Not only can we implement the client-side I/O in a stream-oriented fashion using the asio::ip::tcp::iostream class, we can also perform I/O operations on the server side as well. In addition to this, this class allows us to specify timeouts for operations, which makes a stream-based I/O more advantageous than a normal synchronous I/O. Let's take a look at how this is done.
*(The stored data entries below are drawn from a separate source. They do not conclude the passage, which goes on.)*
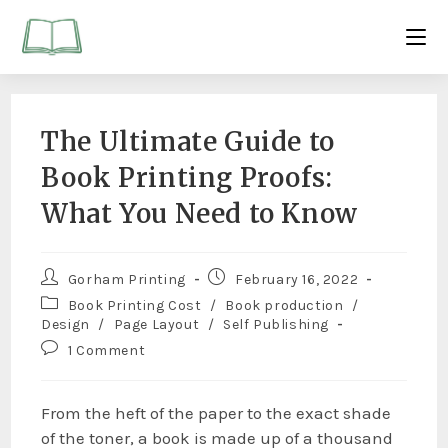
The Ultimate Guide to
Book Printing Proofs:
What You Need to Know
Gorham Printing
February 16, 2022
Book Printing Cost
/
Book production
/
Design
/
Page Layout
/
Self Publishing
1 Comment
From the heft of the paper to the exact shade
of the toner, a book is made up of a thousand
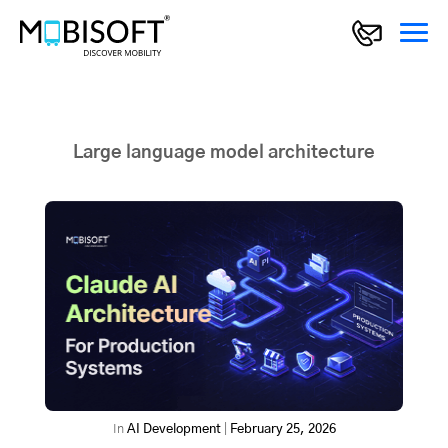
Large language model architecture
In
AI Development
|
February 25, 2026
The following code snippet demonstrates how to implement a simple server that performs a stream-based I/O using the asio::ip::tcp::iostream class:
// ...
asio::io_service io_service;
asio::ip::tcp::acceptor acceptor(io_service,
asio::ip::tcp::endpoint(asio::ip::tcp::v4(), 3333));
asio::ip::tcp::iostream stream;
acceptor.accept(*stream.rdbuf());
std::cout << "Request: " << stream.rdbuf();
stream << "Response.";
// ...This code snippet demonstrates a piece of source code of a simple server application. It creates instances of acceptors and the asio::ip::tcp::iostream classes. And then, the interesting thing happens.
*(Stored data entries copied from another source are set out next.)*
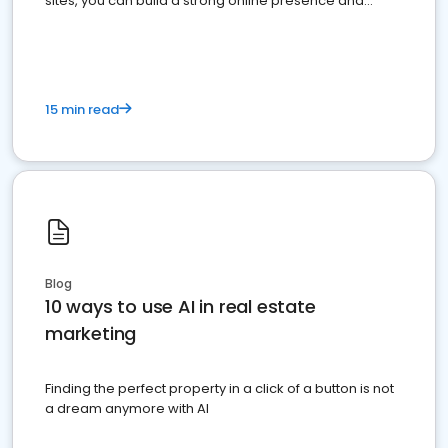
sites, you can build a strong online presence and
dominate the competition.
15 min read
Blog
10 ways to use AI in real estate
marketing
Finding the perfect property in a click of a button is not
a dream anymore with AI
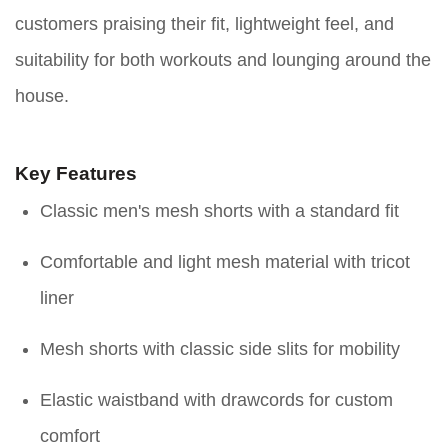
customers praising their fit, lightweight feel, and
suitability for both workouts and lounging around the
house.
Key Features
Classic men's mesh shorts with a standard fit
Comfortable and light mesh material with tricot
liner
Mesh shorts with classic side slits for mobility
Elastic waistband with drawcords for custom
comfort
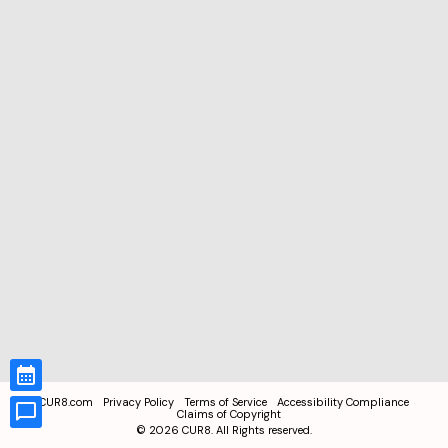
CUR8.com
Privacy Policy
Terms of Service
Accessibility Compliance
Claims of Copyright
©
2026
CUR8. All Rights reserved.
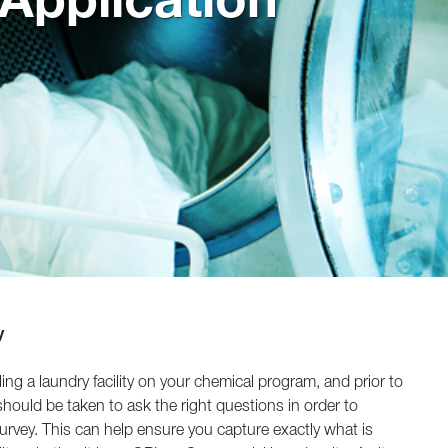
y
ling a laundry facility on your chemical program, and prior to
e should be taken to ask the right questions in order to
urvey. This can help ensure you capture exactly what is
The accept() method is invoked on the acceptor object. As an argument, this method is passed an object, a pointer to which is returned by the rdbuf() method called on the stream object. The rdbuf() method of the stream object returns a pointer to the stream buffer object. This stream buffer object is an instance of a class, which is inherited from the asio::ip::tcp::socket class, which means that the stream buffer used by objects of the asio::ip::tcp ::iostream class plays two roles: one of a stream buffer and another of a socket. Therefore, this twofold stream buffer/socket object can be used as a normal active socket to connect and communicate with the client application.
When the connection request is accepted and the connection is established, further communication with the client is done in a stream-fashioned style just like it is done in the client application, as demonstrated earlier in this recipe.
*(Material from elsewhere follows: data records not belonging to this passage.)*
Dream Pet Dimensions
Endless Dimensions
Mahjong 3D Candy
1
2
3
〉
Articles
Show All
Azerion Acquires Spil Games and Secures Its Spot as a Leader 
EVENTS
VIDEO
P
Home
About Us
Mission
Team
Because I/O operations are provided by the asio::ip::tcp::stream class block the thread of execution, and they potentially may run for a substantial amount of time, the class provides a way to set a timeout period that, when it runs out, leads to the interruption of the operation that currently blocks the thread, if any.
The timeout interval can be set by the expires_from_now() method of the asio::ip::tcp::stream class. This method accepts the duration of the timeout interval as an input parameter and starts the internal timer. If at the moment, when the timer expires, an I/O operation is still in progress, that operation is considered timed out and is, therefore, forcefully interrupted.